=== Begin Enclosure ===

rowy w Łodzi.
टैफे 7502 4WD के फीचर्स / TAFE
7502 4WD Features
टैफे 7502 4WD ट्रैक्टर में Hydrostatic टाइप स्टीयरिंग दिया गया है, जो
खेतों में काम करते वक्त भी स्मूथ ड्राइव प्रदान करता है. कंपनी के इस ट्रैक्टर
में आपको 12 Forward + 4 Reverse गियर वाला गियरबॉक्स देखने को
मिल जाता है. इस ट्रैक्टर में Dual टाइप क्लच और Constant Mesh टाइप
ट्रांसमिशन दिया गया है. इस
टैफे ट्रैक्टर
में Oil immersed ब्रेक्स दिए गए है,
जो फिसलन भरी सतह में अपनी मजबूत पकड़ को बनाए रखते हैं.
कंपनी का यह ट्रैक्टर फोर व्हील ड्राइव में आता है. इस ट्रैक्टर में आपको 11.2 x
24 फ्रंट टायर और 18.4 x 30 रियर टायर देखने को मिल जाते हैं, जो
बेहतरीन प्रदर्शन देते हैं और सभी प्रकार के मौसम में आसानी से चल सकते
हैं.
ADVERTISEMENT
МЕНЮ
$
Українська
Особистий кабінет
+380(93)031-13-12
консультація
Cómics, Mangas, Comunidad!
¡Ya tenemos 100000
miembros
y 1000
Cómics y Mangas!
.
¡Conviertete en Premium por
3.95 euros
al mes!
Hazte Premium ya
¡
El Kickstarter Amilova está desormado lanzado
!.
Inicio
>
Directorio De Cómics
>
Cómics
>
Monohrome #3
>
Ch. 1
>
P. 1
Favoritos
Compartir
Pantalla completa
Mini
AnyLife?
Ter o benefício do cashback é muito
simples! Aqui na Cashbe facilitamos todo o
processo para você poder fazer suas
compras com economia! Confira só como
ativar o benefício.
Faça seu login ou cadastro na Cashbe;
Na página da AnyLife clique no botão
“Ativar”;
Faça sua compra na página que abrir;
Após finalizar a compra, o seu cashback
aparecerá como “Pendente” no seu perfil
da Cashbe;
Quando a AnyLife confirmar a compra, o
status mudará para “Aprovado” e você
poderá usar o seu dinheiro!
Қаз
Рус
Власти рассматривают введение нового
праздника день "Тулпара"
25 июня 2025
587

=== End Enclosure ===
=== Begin Enclosure ===

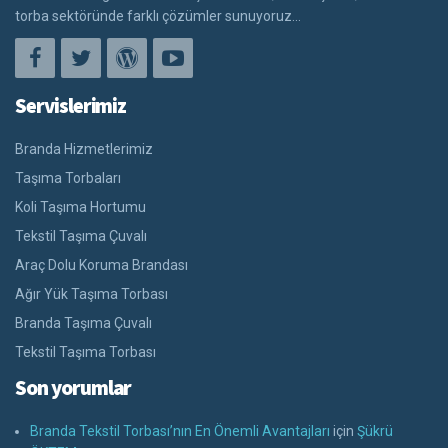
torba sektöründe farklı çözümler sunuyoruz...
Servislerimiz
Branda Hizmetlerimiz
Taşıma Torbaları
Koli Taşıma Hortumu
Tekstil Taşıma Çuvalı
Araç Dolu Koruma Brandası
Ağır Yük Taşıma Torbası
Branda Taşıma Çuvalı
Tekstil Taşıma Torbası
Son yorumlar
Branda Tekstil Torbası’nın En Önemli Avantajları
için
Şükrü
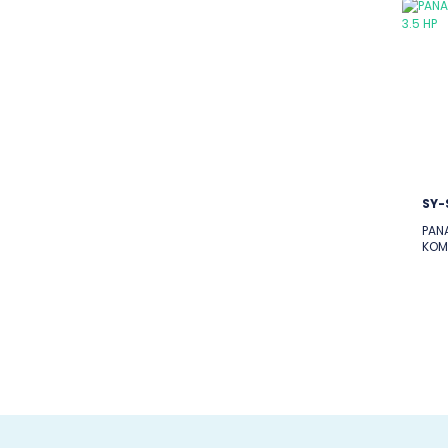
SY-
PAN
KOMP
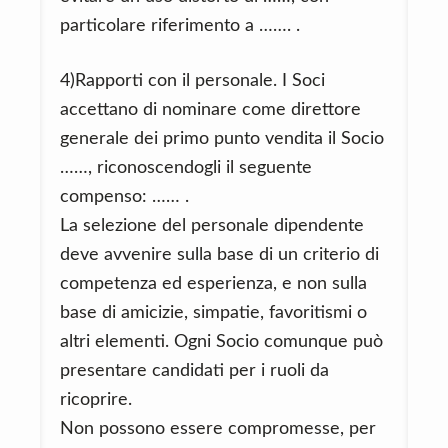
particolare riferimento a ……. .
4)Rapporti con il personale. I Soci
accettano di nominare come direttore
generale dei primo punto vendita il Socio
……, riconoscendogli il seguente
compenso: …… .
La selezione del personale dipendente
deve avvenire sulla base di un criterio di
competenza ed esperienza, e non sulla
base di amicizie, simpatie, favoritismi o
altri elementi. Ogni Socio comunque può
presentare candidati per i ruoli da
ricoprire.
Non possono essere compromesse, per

=== End Enclosure ===
=== Begin Enclosure ===

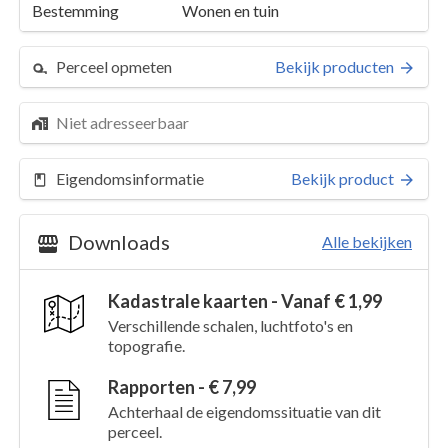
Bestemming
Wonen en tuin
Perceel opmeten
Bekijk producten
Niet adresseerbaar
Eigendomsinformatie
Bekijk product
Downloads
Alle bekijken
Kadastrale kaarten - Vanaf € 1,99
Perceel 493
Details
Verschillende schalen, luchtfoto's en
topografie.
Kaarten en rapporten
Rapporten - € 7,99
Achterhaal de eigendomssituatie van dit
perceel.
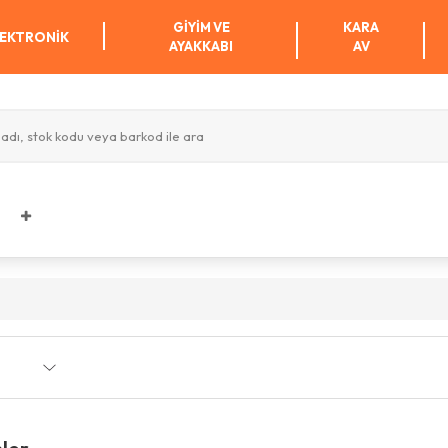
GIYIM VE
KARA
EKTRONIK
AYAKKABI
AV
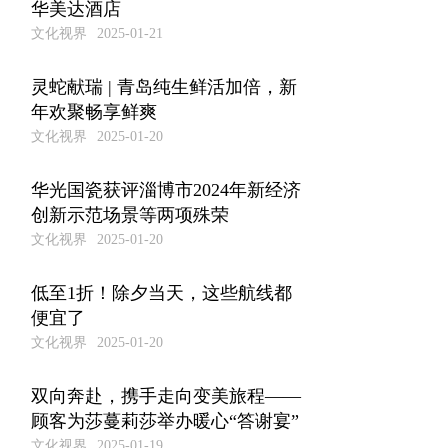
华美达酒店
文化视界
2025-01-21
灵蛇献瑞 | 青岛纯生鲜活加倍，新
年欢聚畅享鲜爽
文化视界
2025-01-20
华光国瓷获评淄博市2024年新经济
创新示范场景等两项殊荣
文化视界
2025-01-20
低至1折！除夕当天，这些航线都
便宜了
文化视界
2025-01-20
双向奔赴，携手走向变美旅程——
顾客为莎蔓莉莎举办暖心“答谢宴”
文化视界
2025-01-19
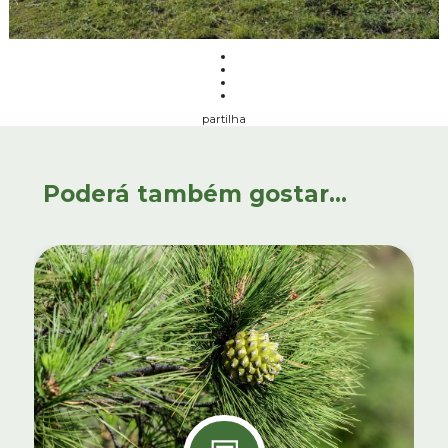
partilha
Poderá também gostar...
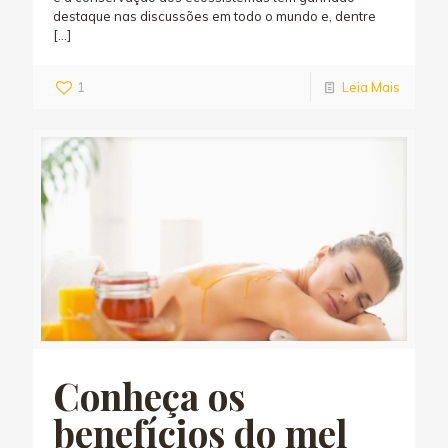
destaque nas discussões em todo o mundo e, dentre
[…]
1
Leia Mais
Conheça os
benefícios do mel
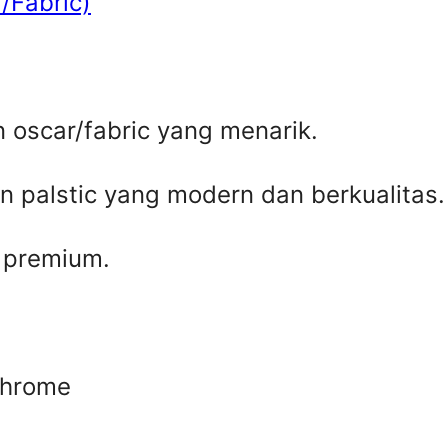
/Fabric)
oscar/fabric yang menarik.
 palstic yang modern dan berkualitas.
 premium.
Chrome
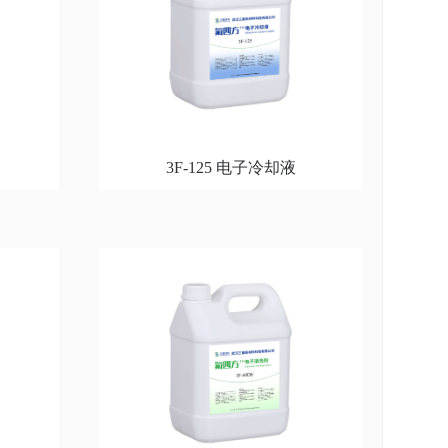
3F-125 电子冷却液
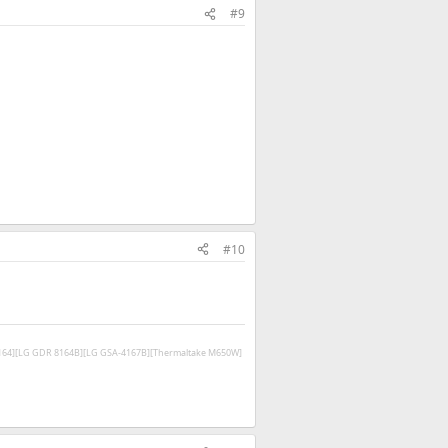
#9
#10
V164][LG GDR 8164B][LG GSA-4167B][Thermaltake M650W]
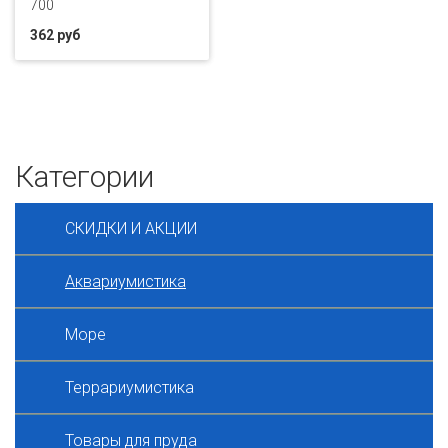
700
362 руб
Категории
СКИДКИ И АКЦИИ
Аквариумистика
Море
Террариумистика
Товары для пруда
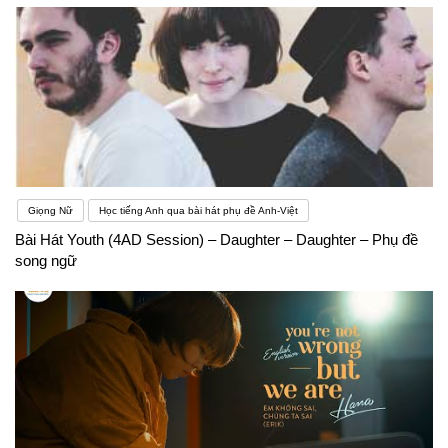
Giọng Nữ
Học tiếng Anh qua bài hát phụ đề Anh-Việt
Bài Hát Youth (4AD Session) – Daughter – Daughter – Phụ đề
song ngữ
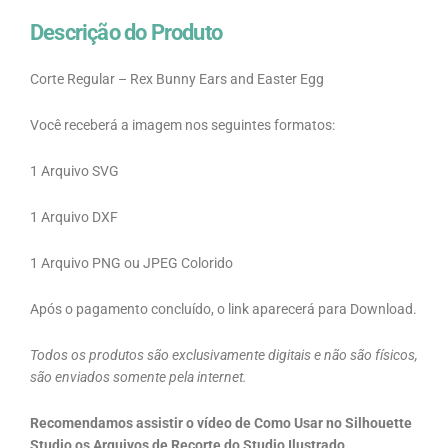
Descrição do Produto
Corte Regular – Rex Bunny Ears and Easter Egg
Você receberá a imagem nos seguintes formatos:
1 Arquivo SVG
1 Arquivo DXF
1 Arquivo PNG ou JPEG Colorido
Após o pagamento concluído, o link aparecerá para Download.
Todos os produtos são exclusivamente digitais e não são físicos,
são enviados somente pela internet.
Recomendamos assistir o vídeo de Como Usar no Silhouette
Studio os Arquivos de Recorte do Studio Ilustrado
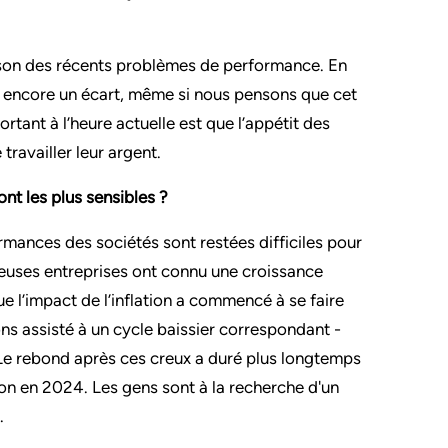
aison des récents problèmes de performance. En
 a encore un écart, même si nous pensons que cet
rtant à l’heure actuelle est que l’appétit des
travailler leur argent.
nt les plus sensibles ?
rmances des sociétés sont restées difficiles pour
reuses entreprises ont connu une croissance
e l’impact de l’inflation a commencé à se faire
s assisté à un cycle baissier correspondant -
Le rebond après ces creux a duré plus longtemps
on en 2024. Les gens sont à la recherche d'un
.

=== End Enclosure ===

Copy every line of the listing that contains the word "yang".

## Solution to this problem:
oscar/fabric yang menarik.
 palstic yang modern dan berkualitas.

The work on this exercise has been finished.